No one contradicted him.

“Well,” he said. “And what am I kicking for?” He checked their smiles, holding them all with his serious, worn, blue gaze. “I’ll tell you. It’s bad to be less than human and it’s bad to be more than human. What’s more than human? Our friend-” he meant Leventhal, “was talking about it before. Caesar, if you remember, in the play wanted to be like a god. Can a god have diseases? So this is a sick man’s idea of God. Does a statue have wax in its ears? Naturally not. It doesn’t sweat, either, except maybe blood on holidays. If I can talk myself into it that I never sweat and make everybody else act as if it was true, maybe I can fix it up about dying, too. We only know what it is to die because some people die and, if we make ourselves different from them, maybe we don’t have to? Less than human is the other side of it. I’ll come to it. So here is the whole thing, then. Good acting is what is exactly human. And if you say I am a tough critic, you mean I have a high opinion of what is human. This is my whole idea. More than human, can you have any use for life? Less than human, you don’t either.”

He made a pause — it was not one that invited interruption — and went on.
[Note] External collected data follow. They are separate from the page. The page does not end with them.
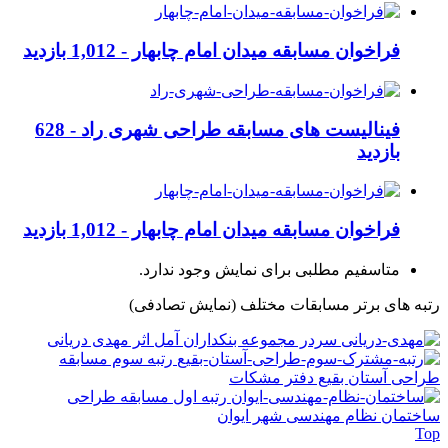
فراخوان مسابقه میدان امام چابهار -
1,012 بازدید
فینالیست های مسابقه طراحی شهری راد -
628
بازدید
فراخوان مسابقه میدان امام چابهار -
1,012 بازدید
متاسفیم مطلبی برای نمایش وجود ندارد.
رتبه های برتر مسابقات مختلف
(نمایش تصادفی)
سردر مجموعه بنکداران آمل اثر مهدی دریانی
رتبه سوم مسابقه
طراحی آستان بقیع دفتر مشکات
رتبه اول مسابقه طراحی
ساختمان نظام مهندسی شهر ایوان
Top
“This girl Livia in The Tigress . What’s the matter with her? She commits a murder. What are her feelings? No love, no hate, no fear, no lungs, no heart. I’m ashamed to mention what else is missing. Nothing! The poor husband. Nothing is killing him, less than human. A blank. And it should be so awful the whole audience should be afraid positively to look in her face. But I don’t know if she’s too pretty or what to have feelings. You see right away she has no idea what is human because her husband’s death doesn’t mean to her a thing. It’s all in packages, and first the package is breathing and then it isn’t breathing, and you insured the package so you can marry another package and go to Florida for the winter. Now maybe somebody will answer me, ‘This sounds very interesting. You say less than human, more than human. Tell me, please, what is human?’ And really we study people so much now that after we look and look at human nature — I write science articles myself — after you look at it and weigh it and turn it over and put it under a microscope, you might say, ‘What is all the shouting about? A man is nothing, his life is nothing. Or it is even lousy and cheap. But this your royal highness doesn’t like, so he hokes it up. With what? With greatness and beauty. Beauty and greatness? Black and white I know; I didn’t make it up. But greatness and beauty?’ But I say, ‘What do you know? No, tell me, what do you know? You shut one eye and look at a thing, and it is one way to you. You shut the other one and it is different. I am as sure about greatness and beauty as you are about black and white. If a human life is a great thing to me, it is a great thing. Do you know better? I’m entitled as much as you. And why be measly? Do you have to be? Is somebody holding you by the neck? Have dignity, you understand me? Choose dignity. Nobody knows enough to turn it down.’ Now to whom should this mean something if not to an actor? If he isn’t for dignity, then I tell you there is a great mistake somewhere.”